**Your goal**. Every entry below should be returned exactly as it appears, with pictures left out.

**Information provided**.
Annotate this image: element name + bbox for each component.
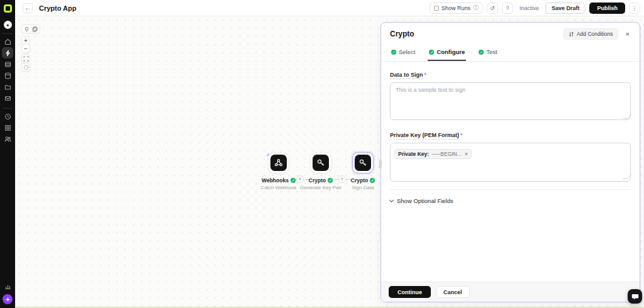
notes-icon[interactable] xyxy=(32,26,38,32)
divider xyxy=(390,189,631,190)
node-title: Crypto ✓ xyxy=(300,177,341,184)
folder-icon xyxy=(4,84,11,91)
node-title: Crypto ✓ xyxy=(342,177,384,184)
fit-view-button[interactable] xyxy=(21,54,30,63)
sidebar-item-data[interactable] xyxy=(2,70,13,81)
private-key-input[interactable]: Private Key: -----BEGIN... × xyxy=(390,143,631,182)
webhook-icon xyxy=(270,155,287,171)
sidebar-item-history[interactable] xyxy=(2,111,13,122)
puzzle-icon xyxy=(4,124,11,131)
node-subtitle: Catch Webhook xyxy=(258,185,299,190)
required-mark: * xyxy=(425,72,427,78)
inactive-status-button[interactable]: Inactive xyxy=(517,5,541,11)
flow-icon xyxy=(4,50,11,57)
save-draft-button[interactable]: Save Draft xyxy=(545,3,586,14)
show-runs-label: Show Runs xyxy=(441,5,470,11)
sidebar-item-home[interactable] xyxy=(2,36,13,47)
node-subtitle: Generate Key Pair xyxy=(300,185,341,190)
organize-button[interactable] xyxy=(21,63,30,72)
add-conditions-button[interactable]: Add Conditions xyxy=(564,28,618,40)
tab-test[interactable]: ✓ Test xyxy=(477,45,498,61)
chat-bubble-icon xyxy=(631,293,639,300)
node-crypto-generate: Crypto ✓ Generate Key Pair xyxy=(300,152,341,190)
publish-button[interactable]: Publish xyxy=(589,3,625,14)
cancel-button[interactable]: Cancel xyxy=(436,286,470,298)
show-runs-toggle[interactable]: Show Runs ⓘ xyxy=(430,3,483,14)
panel-header: Crypto Add Conditions × xyxy=(381,23,640,42)
sidebar-item-tables[interactable] xyxy=(2,58,13,70)
tab-select[interactable]: ✓ Select xyxy=(390,45,416,61)
sidebar-item-flows[interactable] xyxy=(2,47,13,58)
panel-resize-handle[interactable] xyxy=(379,160,382,168)
chip-remove-icon[interactable]: × xyxy=(465,151,468,157)
logo-ring-icon xyxy=(4,4,12,13)
node-crypto-sign-card[interactable] xyxy=(352,152,374,173)
check-icon: ✓ xyxy=(429,50,434,55)
node-crypto-generate-card[interactable] xyxy=(310,152,331,173)
divider xyxy=(3,108,13,109)
history-icon: ↺ xyxy=(490,5,495,11)
sidebar-item-analytics[interactable] xyxy=(2,280,13,292)
tab-configure[interactable]: ✓ Configure xyxy=(428,45,466,61)
help-button[interactable]: ? xyxy=(502,3,513,14)
zoom-in-button[interactable]: + xyxy=(21,36,30,45)
add-conditions-label: Add Conditions xyxy=(577,31,613,37)
back-button[interactable]: ← xyxy=(23,3,33,13)
more-options-button[interactable]: ⋮ xyxy=(629,3,640,14)
left-sidebar: ● xyxy=(0,0,15,308)
check-icon: ✓ xyxy=(391,50,396,55)
show-runs-checkbox[interactable] xyxy=(434,6,439,11)
chip-value: -----BEGIN... xyxy=(431,151,462,157)
key-icon xyxy=(355,155,371,171)
panel-body: Data to Sign* This is a sample text to s… xyxy=(381,62,640,282)
data-to-sign-label: Data to Sign xyxy=(390,72,423,79)
header-actions: Show Runs ⓘ ↺ ? Inactive Save Draft Publ… xyxy=(430,3,640,14)
sidebar-item-inbox[interactable] xyxy=(2,92,13,104)
help-icon: ? xyxy=(506,5,509,11)
show-optional-fields-toggle[interactable]: Show Optional Fields xyxy=(390,197,631,204)
config-panel: Crypto Add Conditions × ✓ Select ✓ Confi… xyxy=(380,22,640,302)
zoom-out-button[interactable]: − xyxy=(21,44,30,53)
chip-prefix: Private Key: xyxy=(398,151,429,157)
version-history-button[interactable]: ↺ xyxy=(487,3,498,14)
chart-icon xyxy=(4,283,11,290)
users-icon xyxy=(4,136,11,143)
ai-assistant-button[interactable] xyxy=(3,294,13,304)
info-icon: ⓘ xyxy=(473,4,479,12)
minus-icon: − xyxy=(24,45,28,52)
sidebar-item-folders[interactable] xyxy=(2,81,13,92)
sparkle-ai-icon xyxy=(5,297,11,302)
table-icon xyxy=(4,61,11,68)
chevron-down-icon xyxy=(389,198,394,202)
private-key-chip[interactable]: Private Key: -----BEGIN... × xyxy=(394,149,472,159)
sidebar-item-members[interactable] xyxy=(2,133,13,145)
node-webhooks-card[interactable] xyxy=(268,152,289,173)
node-webhooks: Webhooks ✓ Catch Webhook xyxy=(258,152,299,190)
back-arrow-icon: ← xyxy=(25,4,31,11)
mail-icon xyxy=(4,95,11,102)
close-panel-button[interactable]: × xyxy=(623,30,632,38)
resize-grip-icon[interactable] xyxy=(623,175,631,179)
required-mark: * xyxy=(460,132,463,138)
canvas-mode-toolbar xyxy=(21,25,40,33)
top-header: ← Crypto App Show Runs ⓘ ↺ ? Inactive Sa… xyxy=(15,0,644,16)
clock-icon xyxy=(4,113,11,120)
page-title: Crypto App xyxy=(39,4,76,12)
data-to-sign-input[interactable]: This is a sample text to sign xyxy=(390,82,631,120)
panel-footer: Continue Cancel xyxy=(381,282,640,302)
conditions-icon xyxy=(569,31,574,37)
node-subtitle: Sign Data xyxy=(342,185,384,190)
organize-icon xyxy=(23,65,29,70)
check-icon: ✓ xyxy=(479,50,484,55)
panel-title: Crypto xyxy=(390,30,414,38)
sidebar-item-integrations[interactable] xyxy=(2,122,13,133)
plus-icon: + xyxy=(24,37,28,44)
bulb-icon[interactable] xyxy=(24,26,30,32)
workspace-avatar[interactable]: ● xyxy=(4,21,12,29)
chat-widget-button[interactable] xyxy=(628,289,642,304)
app-logo[interactable] xyxy=(0,0,15,16)
node-title: Webhooks ✓ xyxy=(258,177,299,184)
continue-button[interactable]: Continue xyxy=(389,286,431,298)
panel-tabs: ✓ Select ✓ Configure ✓ Test xyxy=(381,45,640,62)
check-icon: ✓ xyxy=(291,178,296,183)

**Exercise result**.
Annotate this image: element name + bbox for each component.
notes-icon[interactable] xyxy=(32,26,38,32)
divider xyxy=(390,189,631,190)
node-title: Crypto ✓ xyxy=(300,177,341,184)
folder-icon xyxy=(4,84,11,91)
node-title: Crypto ✓ xyxy=(342,177,384,184)
fit-view-button[interactable] xyxy=(21,54,30,63)
sidebar-item-data[interactable] xyxy=(2,70,13,81)
private-key-input[interactable]: Private Key: -----BEGIN... × xyxy=(390,143,631,182)
webhook-icon xyxy=(270,155,287,171)
sidebar-item-history[interactable] xyxy=(2,111,13,122)
puzzle-icon xyxy=(4,124,11,131)
node-subtitle: Catch Webhook xyxy=(258,185,299,190)
required-mark: * xyxy=(425,72,427,78)
inactive-status-button[interactable]: Inactive xyxy=(517,5,541,11)
flow-icon xyxy=(4,50,11,57)
save-draft-button[interactable]: Save Draft xyxy=(545,3,586,14)
show-runs-label: Show Runs xyxy=(441,5,470,11)
sidebar-item-home[interactable] xyxy=(2,36,13,47)
node-subtitle: Generate Key Pair xyxy=(300,185,341,190)
organize-button[interactable] xyxy=(21,63,30,72)
add-conditions-button[interactable]: Add Conditions xyxy=(564,28,618,40)
tab-test[interactable]: ✓ Test xyxy=(477,45,498,61)
chat-bubble-icon xyxy=(631,293,639,300)
node-crypto-generate: Crypto ✓ Generate Key Pair xyxy=(300,152,341,190)
publish-button[interactable]: Publish xyxy=(589,3,625,14)
cancel-button[interactable]: Cancel xyxy=(436,286,470,298)
show-runs-toggle[interactable]: Show Runs ⓘ xyxy=(430,3,483,14)
panel-header: Crypto Add Conditions × xyxy=(381,23,640,42)
sidebar-item-tables[interactable] xyxy=(2,58,13,70)
tab-select[interactable]: ✓ Select xyxy=(390,45,416,61)
sidebar-item-flows[interactable] xyxy=(2,47,13,58)
panel-resize-handle[interactable] xyxy=(379,160,382,168)
chip-remove-icon[interactable]: × xyxy=(465,151,468,157)
logo-ring-icon xyxy=(4,4,12,13)
node-crypto-sign-card[interactable] xyxy=(352,152,374,173)
check-icon: ✓ xyxy=(429,50,434,55)
node-crypto-generate-card[interactable] xyxy=(310,152,331,173)
divider xyxy=(3,108,13,109)
history-icon: ↺ xyxy=(490,5,495,11)
sidebar-item-analytics[interactable] xyxy=(2,280,13,292)
tab-configure[interactable]: ✓ Configure xyxy=(428,45,466,61)
help-button[interactable]: ? xyxy=(502,3,513,14)
zoom-in-button[interactable]: + xyxy=(21,36,30,45)
add-conditions-label: Add Conditions xyxy=(577,31,613,37)
back-button[interactable]: ← xyxy=(23,3,33,13)
more-options-button[interactable]: ⋮ xyxy=(629,3,640,14)
left-sidebar: ● xyxy=(0,0,15,308)
check-icon: ✓ xyxy=(391,50,396,55)
show-runs-checkbox[interactable] xyxy=(434,6,439,11)
chip-value: -----BEGIN... xyxy=(431,151,462,157)
key-icon xyxy=(355,155,371,171)
panel-body: Data to Sign* This is a sample text to s… xyxy=(381,62,640,282)
data-to-sign-label: Data to Sign xyxy=(390,72,423,79)
header-actions: Show Runs ⓘ ↺ ? Inactive Save Draft Publ… xyxy=(430,3,640,14)
sidebar-item-inbox[interactable] xyxy=(2,92,13,104)
help-icon: ? xyxy=(506,5,509,11)
show-optional-fields-toggle[interactable]: Show Optional Fields xyxy=(390,197,631,204)
config-panel: Crypto Add Conditions × ✓ Select ✓ Confi… xyxy=(380,22,640,302)
zoom-out-button[interactable]: − xyxy=(21,44,30,53)
chip-prefix: Private Key: xyxy=(398,151,429,157)
version-history-button[interactable]: ↺ xyxy=(487,3,498,14)
chart-icon xyxy=(4,283,11,290)
users-icon xyxy=(4,136,11,143)
ai-assistant-button[interactable] xyxy=(3,294,13,304)
info-icon: ⓘ xyxy=(473,4,479,12)
minus-icon: − xyxy=(24,45,28,52)
sidebar-item-folders[interactable] xyxy=(2,81,13,92)
sparkle-ai-icon xyxy=(5,297,11,302)
table-icon xyxy=(4,61,11,68)
chevron-down-icon xyxy=(389,198,394,202)
private-key-chip[interactable]: Private Key: -----BEGIN... × xyxy=(394,149,472,159)
sidebar-item-members[interactable] xyxy=(2,133,13,145)
node-webhooks-card[interactable] xyxy=(268,152,289,173)
node-webhooks: Webhooks ✓ Catch Webhook xyxy=(258,152,299,190)
back-arrow-icon: ← xyxy=(25,4,31,11)
mail-icon xyxy=(4,95,11,102)
close-panel-button[interactable]: × xyxy=(623,30,632,38)
resize-grip-icon[interactable] xyxy=(623,175,631,179)
required-mark: * xyxy=(460,132,463,138)
canvas-mode-toolbar xyxy=(21,25,40,33)
top-header: ← Crypto App Show Runs ⓘ ↺ ? Inactive Sa… xyxy=(15,0,644,16)
clock-icon xyxy=(4,113,11,120)
page-title: Crypto App xyxy=(39,4,76,12)
data-to-sign-input[interactable]: This is a sample text to sign xyxy=(390,82,631,120)
panel-footer: Continue Cancel xyxy=(381,282,640,302)
conditions-icon xyxy=(569,31,574,37)
node-subtitle: Sign Data xyxy=(342,185,384,190)
organize-icon xyxy=(23,65,29,70)
check-icon: ✓ xyxy=(479,50,484,55)
panel-title: Crypto xyxy=(390,30,414,38)
sidebar-item-integrations[interactable] xyxy=(2,122,13,133)
plus-icon: + xyxy=(24,37,28,44)
bulb-icon[interactable] xyxy=(24,26,30,32)
workspace-avatar[interactable]: ● xyxy=(4,21,12,29)
chat-widget-button[interactable] xyxy=(628,289,642,304)
app-logo[interactable] xyxy=(0,0,15,16)
node-title: Webhooks ✓ xyxy=(258,177,299,184)
continue-button[interactable]: Continue xyxy=(389,286,431,298)
panel-tabs: ✓ Select ✓ Configure ✓ Test xyxy=(381,45,640,62)
check-icon: ✓ xyxy=(291,178,296,183)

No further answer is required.